The term “resource loading” describes a ratio calculated by dividing the number of assigned labor hours by the number of hours you have to complete the work. Keep reading to learn more about this metric and its significance.
What is resource loading in project management?
Resource loading is a measure of your construction company’s workload relative to its capacity. You can calculate it in one of two ways.
The first amounts to a rough approach; estimate the number of labor hours it will take to complete a project and divide it by the number of labor hours you actually have to complete the work.
Resource loading schedule example #1
For example, let’s say a project will take an estimated 40 hours of labor to complete. If you have a full business week (40 labor hours) to complete the work, your labor for this project is loaded to 100%.
A more granular approach entails dividing the number of labor hours by the number of hours you can actually reasonably allocate resources to the task.
Resource loading schedule example #2
Let’s reuse our earlier example with the exception that your company’s labor supply is such that you can only allocate 30 labor hours to the task. In this scenario, your labor is loaded to 133%.
Why is resource loading important?
Resource loading is an important measure of your company’s resource utilization. It can be an important indicator of over or under-utilization.
In both of our earlier examples, for instance, your labor resources would arguably be significantly over-utilized (particularly in the latter scenario where your labor was loaded to 133%, which would necessitate considerable overtime for your workers).

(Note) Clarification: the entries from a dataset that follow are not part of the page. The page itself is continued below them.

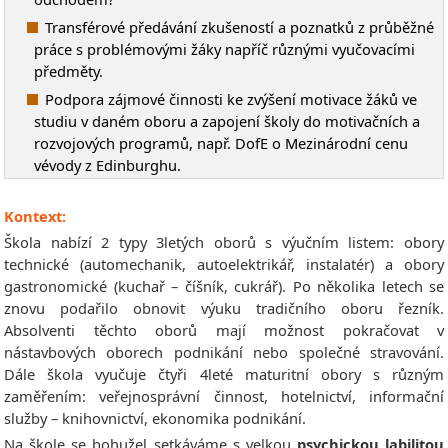
Transférové předávání zkušeností a poznatků z průběžné
práce s problémovými žáky napříč různými vyučovacími
předměty.
Podpora zájmové činnosti ke zvýšení motivace žáků ve
studiu v daném oboru a zapojení školy do motivačních a
rozvojových programů, např. DofE o Mezinárodní cenu
vévody z Edinburghu.
Kontext:
Škola nabízí 2 typy 3letých oborů s výučním listem: obory
technické (automechanik, autoelektrikář, instalatér) a obory
gastronomické (kuchař – číšník, cukrář). Po několika letech se
znovu podařilo obnovit výuku tradičního oboru řezník.
Absolventi těchto oborů mají možnost pokračovat v
nástavbových oborech podnikání nebo společné stravování.
Dále škola vyučuje čtyři 4leté maturitní obory s různým
zaměřením: veřejnosprávní činnost, hotelnictví, informační
služby – knihovnictví, ekonomika podnikání.
Na škole se bohužel setkáváme s velkou
psychickou labilitou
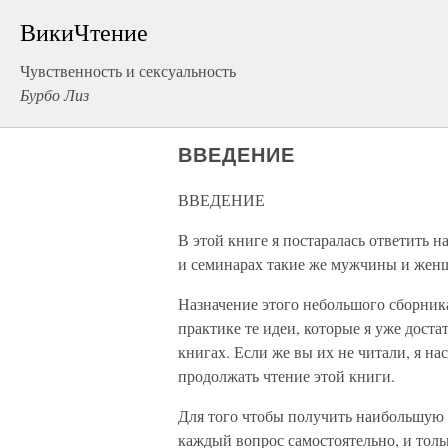
ВикиЧтение
Чувственность и сексуальность
Бурбо Лиз
ВВЕДЕНИЕ
ВВЕДЕНИЕ
В этой книге я постаралась ответить н
и семинарах такие же мужчины и женщ
Назначение этого небольшого сборник
практике те идеи, которые я уже дост
книгах. Если же вы их не читали, я на
продолжать чтение этой книги.
Для того чтобы получить наибольшую п
каждый вопрос самостоятельно, и толь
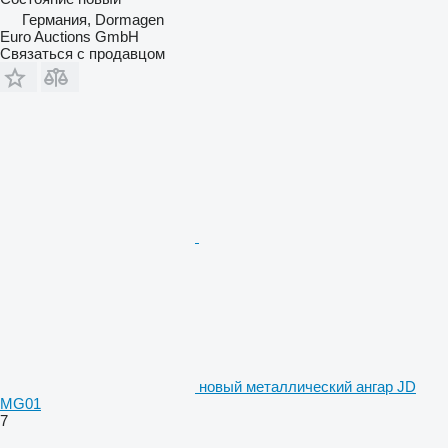
Германия, Dormagen
Euro Auctions GmbH
Связаться с продавцом
новый металлический ангар JD
MG01
7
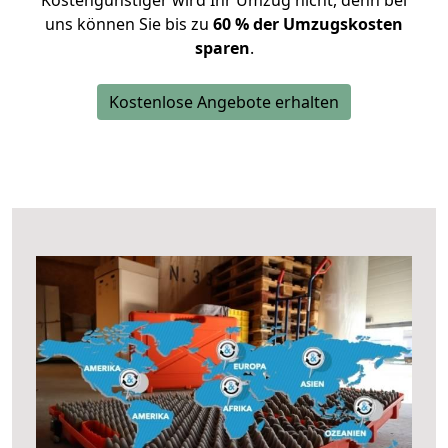
Kostengünstiger wird Ihr Umzug nicht, denn bei
uns können Sie bis zu
60 % der Umzugskosten
sparen
.
Kostenlose Angebote erhalten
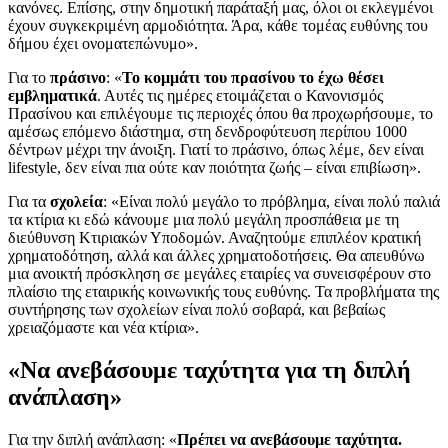
κανόνες. Επίσης, στην δημοτική παράταξή μας, όλοι οι εκλεγμένοι
έχουν συγκεκριμένη αρμοδιότητα. Άρα, κάθε τομέας ευθύνης του
δήμου έχει ονοματεπώνυμο».
Για το
πράσινο
: «
Το κομμάτι του πρασίνου το έχω θέσει
εμβληματικά
. Αυτές τις ημέρες ετοιμάζεται ο Κανονισμός
Πρασίνου και επιλέγουμε τις περιοχές όπου θα προχωρήσουμε, το
αμέσως επόμενο διάστημα, στη δενδροφύτευση περίπου 1000
δέντρων μέχρι την άνοιξη. Γιατί το πράσινο, όπως λέμε, δεν είναι
lifestyle, δεν είναι πια ούτε καν ποιότητα ζωής – είναι επιβίωση».
Για τα
σχολεία
: «Είναι πολύ μεγάλο το πρόβλημα, είναι πολύ παλιά
τα κτίρια κι εδώ κάνουμε μια πολύ μεγάλη προσπάθεια με τη
διεύθυνση Κτιριακών Υποδομών. Αναζητούμε επιπλέον κρατική
χρηματοδότηση, αλλά και άλλες χρηματοδοτήσεις. Θα απευθύνω
μια ανοικτή πρόσκληση σε μεγάλες εταιρίες να συνεισφέρουν στο
πλαίσιο της εταιρικής κοινωνικής τους ευθύνης. Τα προβλήματα της
συντήρησης των σχολείων είναι πολύ σοβαρά, και βεβαίως
χρειαζόμαστε και νέα κτίρια».
«Να ανεβάσουμε ταχύτητα για τη διπλή
ανάπλαση»
Για την διπλή ανάπλαση: «
Πρέπει να ανεβάσουμε ταχύτητα.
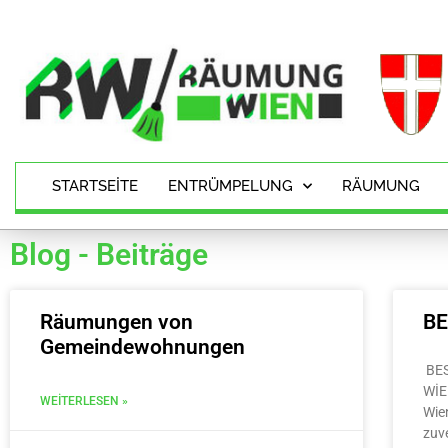
STARTSEITE
ENTRÜMPELUNG
RÄUMUNG
Blog - Beiträge
Räumungen von
B
Gemeindewohnungen
BE
WİE
WEITERLESEN »
Wie
zuv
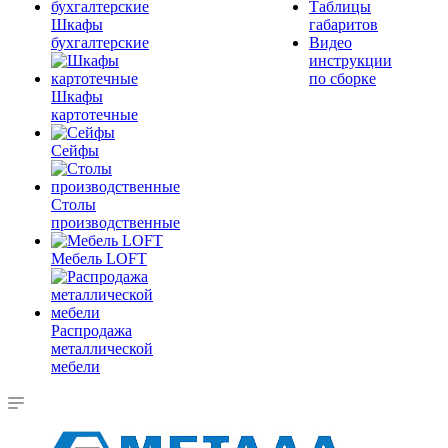
Таблицы
Шкафы
габаритов
бухгалтерские
Видео
инструкции
по сборке
Шкафы
картотечные
Сейфы
Столы
производственные
Мебель LOFT
Распродажа
металлической
мебели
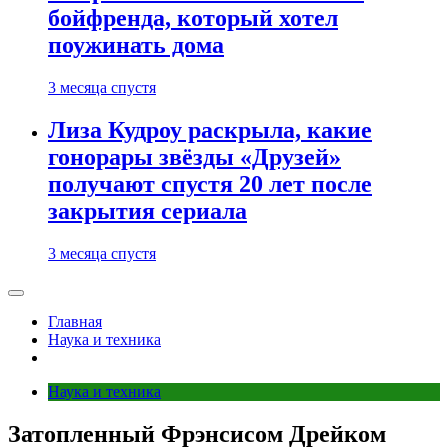
бойфренда, который хотел
поужинать дома
3 месяца спустя
Лиза Кудроу раскрыла, какие
гонорары звёзды «Друзей»
получают спустя 20 лет после
закрытия сериала
3 месяца спустя
Главная
Наука и техника
Наука и техника
Затопленный Фрэнсисом Дрейком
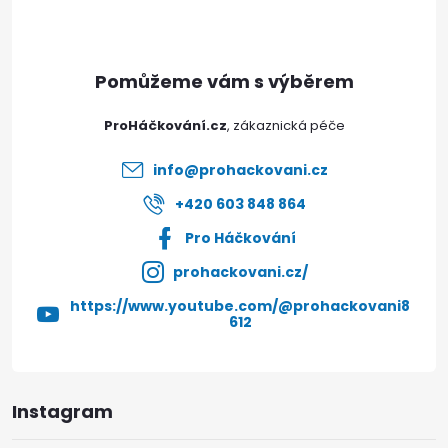
p
a
t
ProHáčkování.cz
í
info
@
prohackovani.cz
+420 603 848 864
Pro Háčkování
prohackovani.cz/
https://www.youtube.com/@prohackovani8
612
Instagram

Prolonged utilization at these levels might yield serious consequences (i.e. burnout and increased risk of injury).
Resource loading done right will also help your company establish a better picture of its capacity relative to its workload. This is particularly true if your prior workforce planning efforts have entailed a general approach that doesn’t take resource specialization into account. After all, labor is not fungible; certain workers are better geared towards some tasks than others, which often gets missed when you estimate capacity using a less granular approach than resource loading.
Determining and maintaining the ideal resource loading ratio
There’s no magic number representing the ideal resource loading ratio. However, there are some good general practices to keep in mind when conducting workforce planning based on this ratio.
Your company’s resource capacity (an essential component when calculating resource loading) is not static. Rather, resources will often need to be reallocated based on circumstances.
Maintaining excessive resource loading makes this difficult. It may artificially inflate your company’s true capabilities and leave you unable to plan effectively.
For example, let’s say you liberally calculate your resource loading at 75% when a more accurate number would be 100%.
If you subsequently take on a job you think might push your resource loading to 100% based on the methodology behind your original calculation, you’ll be in hot water since your actual loading would be well above 100%.
Strive to understand your resources’ capacities to the best of your ability
Your resource loading calculation will only be as accurate as your understanding of your company’s capabilities and resources.
There are many ways to establish a more accurate understanding, including:
- using resource management software to track worker productivity and understand how many hours you can actually count on laborers being productive for, on average
- establishing trust with your workers so they feel comfortable being honest about their capacity
- comparing increases in hours worked to the actual rate of productivity (observing when your company starts seeing diminishing returns and using that as a benchmark)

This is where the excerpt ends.